= Exercise objective =
Note the line where "スクール業界の転職市場を知ろう" appears in the data below; write it out exactly, along with every line that comes after it to the end.

(Input data Opens)

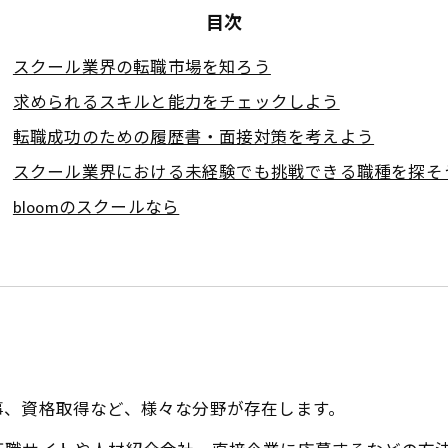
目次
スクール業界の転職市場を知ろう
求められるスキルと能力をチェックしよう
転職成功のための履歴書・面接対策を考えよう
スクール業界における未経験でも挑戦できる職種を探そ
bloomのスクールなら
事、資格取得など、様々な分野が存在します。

(Input data Closes)

= Written solution =
スクール業界の転職市場を知ろう
求められるスキルと能力をチェックしよう
転職成功のための履歴書・面接対策を考えよう
スクール業界における未経験でも挑戦できる職種を探そ
bloomのスクールなら
事、資格取得など、様々な分野が存在します。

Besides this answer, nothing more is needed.